**What this task involves**
Please keep to the lines below from the one with "marktaandeel Bing wereldwijd (desktop)" through the one with "Statcounter Global 2026", and restate them word for word, ends included.

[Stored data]
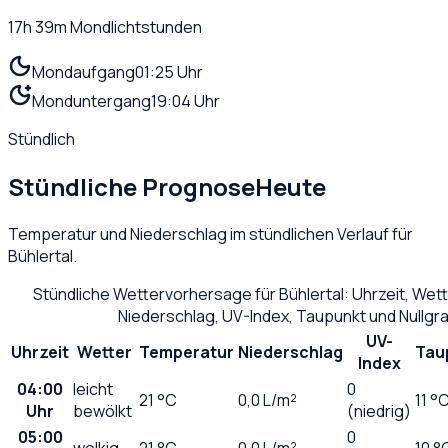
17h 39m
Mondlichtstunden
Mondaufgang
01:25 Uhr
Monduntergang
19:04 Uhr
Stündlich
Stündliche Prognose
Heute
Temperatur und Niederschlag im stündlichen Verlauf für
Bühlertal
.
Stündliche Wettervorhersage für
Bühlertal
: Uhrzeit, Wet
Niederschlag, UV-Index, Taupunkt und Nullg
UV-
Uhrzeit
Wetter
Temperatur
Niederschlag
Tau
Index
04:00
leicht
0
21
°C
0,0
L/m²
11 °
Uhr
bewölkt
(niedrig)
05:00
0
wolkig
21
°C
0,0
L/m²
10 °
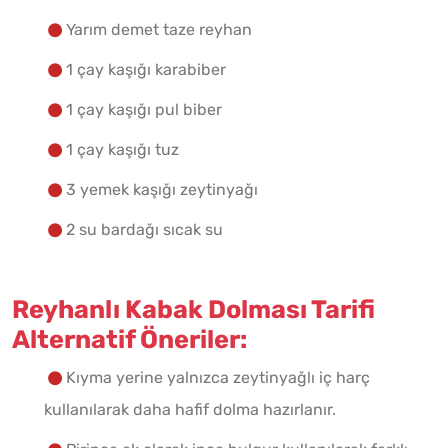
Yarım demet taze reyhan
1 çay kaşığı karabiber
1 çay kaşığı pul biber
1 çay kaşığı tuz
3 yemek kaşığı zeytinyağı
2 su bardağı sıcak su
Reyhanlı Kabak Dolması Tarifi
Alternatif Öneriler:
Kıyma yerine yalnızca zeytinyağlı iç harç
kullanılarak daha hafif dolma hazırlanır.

---

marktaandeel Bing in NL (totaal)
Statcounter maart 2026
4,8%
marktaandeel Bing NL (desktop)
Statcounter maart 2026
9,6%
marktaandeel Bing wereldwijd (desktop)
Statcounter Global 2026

**Written response**
marktaandeel Bing wereldwijd (desktop)
Statcounter Global 2026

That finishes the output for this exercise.